Wagner, who claims to be a God-appointed apostle and prophet, spoke to NPR about his movement:
“We take literally what the Bible says. … We know that … there’s not really good religious freedom in Israel. We’re very sorry about that. But the Bible says that someday — and don’t ask me how this is going to happen because it seems impossible — that all of Israel will be saved. That they’ll all believe in Jesus.”
Wagner is also a regular attendee of the Glory of Zion church in Denton, Texas, whose delegates regularly visit illegal Israeli settlements in the West Bank.
With associates like this, the reasons behind Gov.
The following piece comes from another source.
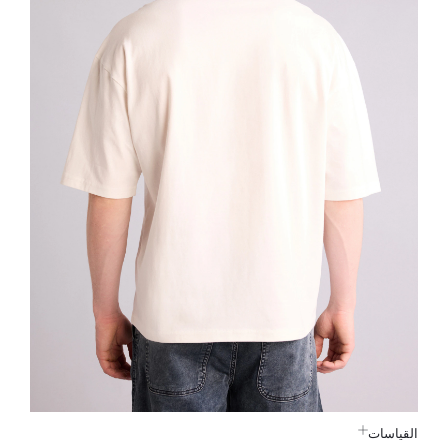
القياسات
Perry’s staunch support for Israel seem less the product of a “historic friendship” and more a matter of apocalyptic theology.
“Bringing together Arabs and Christians”
Aside from the standard courting of Israel by potential U.S. presidential candidates, what is the expressed purpose of Perry’s upcoming visit to Israel in October?
The visit will help foster peace and understanding, he told the Washington Post, saying, “We will be going to Israel to bring together Arabs, Christians and Jews in an educational forum.”
Tim Murphy, a reporter at Mother Jones, wrote in response that “most Christians living in the Middle East are Arabs. The people Perry should be inviting are called Muslims. Then again, counting to three has never really been his forte.”
Running an educational forum thousands of miles from Texas also raises another important concern regarding his attitude towards education in general — in his homestate, Perry’s policies have starved the public education system.
As of July 2013, Texas ranked 49th for spending on public education–only Arizona and Nevada spend less on their students. As a result, 72 percent of fourth graders are below the minimal standard of literacy, 60 percent of eighth graders are not proficient in math, and 21 percent of high schoolers do not graduate on time.
Given Gov. Perry’s general contempt for education, his repeated factual errors regarding Israel and Palestine and his inability to distinguish between ethnicity and religion, it’s unclear what he can possibly offer at an educational forum in the Middle East.